Category Archives: plan sponsors

More Issues Presented Under 408(b)(2) Regulations

This is another in a series of articles on interesting issues presented under the 408(b)(2) regulation and its disclosure requirements.

It has become fairly common for plans to have expense recapture accounts (which are also known as ERISA budget accounts, PERAs—plan expense recapture or reimbursement accounts, and by a variety of other names). Typically, those accounts are established within a plan when a service provider (most often the recordkeeper) receives compensation through revenue sharing in excess of its reasonable charges. For example, if a reasonable charge for the recordkeeping/TPA services was $50,000 and the recordkeeper received $60,000 in revenue sharing, the excess amount would be deposited into the expense recapture account—thereby avoiding the prohibited transaction issue of excess compensation.

However, sometimes the recordkeeper/TPA places the money in its corporate account and tells the plan sponsor that the money can be spent for the benefit of the plan . . . at the direction of the plan sponsor. While that presents a number of fiduciary and prohibited transaction issues, it also presents an interesting, and problematic, 408(b)(2) compliance issue for service providers.

For example, when an accounting firm audits a 401(k) plan, it is usually compensated by the plan or the plan sponsor . . . and in that context, the accounting firm is not a “covered” service provider for 408(b)(2) purposes. Since the accounting firm is not covered by the 408(b)(2) regulation, it is not required to make the disclosures under the regulation. However, when an accountant receives “indirect compensation” (which, generally stated, is a payment from anyone other than the plan or plan sponsor), the accounting firm becomes a “covered” service provider and thus must make the required disclosures. Since a payment from a recordkeeper/TPA is not from the plan or the plan sponsor, it is “indirect compensation,” and as a result the accounting firm has become a covered service provider and must make the 408(b)(2) disclosures. But, what happens if the accounting firm hasn’t made those disclosures? The answer is simple . . . the arrangement is a prohibited transaction and the compensation belongs to the plan and not to the accounting firm. But, what if the accounting firm didn’t realize that it was being paid from an account of the recordkeeper/TPA? Unfortunately, there doesn’t seem to be any relief from the prohibited transaction consequences.

Similar issues exist for attorneys, actuaries, consultants and others who receive indirect payments.

Share

Interesting 408(b)(2) Disclosure Issues

This is another in a series of emails about interesting issues related to 408(b)(2) disclosures.

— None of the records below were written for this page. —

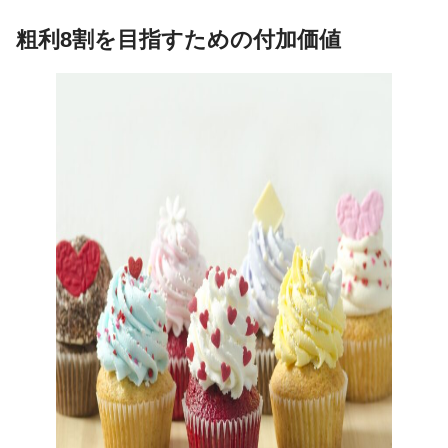
粗利8割を目指すための付加価値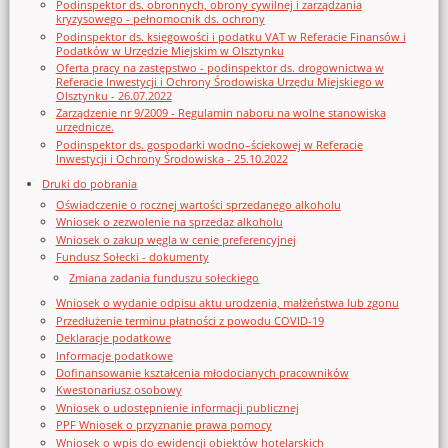
Podinspektor ds. obronnych, obrony cywilnej i zarządzania
kryzysowego - pełnomocnik ds. ochrony
Podinspektor ds. księgowości i podatku VAT w Referacie Finansów i
Podatków w Urzędzie Miejskim w Olsztynku
Oferta pracy na zastępstwo - podinspektor ds. drogownictwa w
Referacie Inwestycji i Ochrony Środowiska Urzędu Miejskiego w
Olsztynku - 26.07.2022
Zarządzenie nr 9/2009 - Regulamin naboru na wolne stanowiska
urzędnicze.
Podinspektor ds. gospodarki wodno–ściekowej w Referacie
Inwestycji i Ochrony Środowiska - 25.10.2022
Druki do pobrania
Oświadczenie o rocznej wartości sprzedanego alkoholu
Wniosek o zezwolenie na sprzedaz alkoholu
Wniosek o zakup węgla w cenie preferencyjnej
Fundusz Sołecki - dokumenty
Zmiana zadania funduszu sołeckiego
Wniosek o wydanie odpisu aktu urodzenia, małżeństwa lub zgonu
Przedłużenie terminu płatności z powodu COVID-19
Deklaracje podatkowe
Informacje podatkowe
Dofinansowanie kształcenia młodocianych pracowników
Kwestonariusz osobowy
Wniosek o udostępnienie informacji publicznej
PPF Wniosek o przyznanie prawa pomocy
Wniosek o wpis do ewidencji obiektów hotelarskich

Since we are doing a considerable amount of work helping service providers comply with 408(b)(2), we have run across a number of less common, or even unusual, situations where the rules may—or may not—apply.

Occasionally, retirement plans invest in partnerships, limited partnerships and LLCs. As a general rule, if 25% or more of a class of equity interest in the entity is held by “benefit plan investors,” the entity is deemed to hold plan assets. As a result, the managing partner will be a fiduciary under ERISA’s rules (similar in concept to a collective trust, in the sense that the assets are held outside the plan, but nonetheless constitute plan assets). In those cases, the managing partner will be a covered service provider under the 408(b)(2) regulation and must make the required disclosures concerning services, status and compensation. The failure to do so will cause the arrangement to become a prohibited transaction.

On the other hand, if less than 25% of the entity is held by benefit plan investors, the holdings of the entity will not be plan assets and, as a result, the managing partner will not be considered to be a covered service provider. Similarly, under ERISA, the assets in a mutual fund are not considered to be plan assets and, as a result, the investment manager of a mutual fund is not a plan fiduciary and is not a covered service provider.

Interestingly—or perhaps curiously—however, plan sponsors must still report compensation arrangements about non-ERISA entities (such as hedge funds with less than 25% benefit plan investors) and mutual funds on Schedule C to the Form 5500. That creates the odd circumstance where plan sponsors are required to report that information on Schedule C, but unlike the arrangements that are subject to 408(b)(2) disclosures, those entities are not required, at least by ERISA, to provide the necessary information to plan sponsors. In other words, we have a regulatory regime that does not fully integrate.

I make these points for several reasons. First, it may be that some people don’t understand that the Schedule C reporting requirements are slightly different than the 408(b)(2) disclosure requirements. That is, while they are identical in most regards, there are also some significant differences, such as the ones described in this article. Secondly, it is likely that some service providers—perhaps RIAs—are managing investments in partnerships or other entities that could be subject to these rules—but that may not realize it. As a result, anyone who manages investments in an entity that is outside retirement plans, but which accepts retirement plan investments, should work with their ERISA counsel to evaluate their status, both under the fiduciary laws and under 408(b)(2).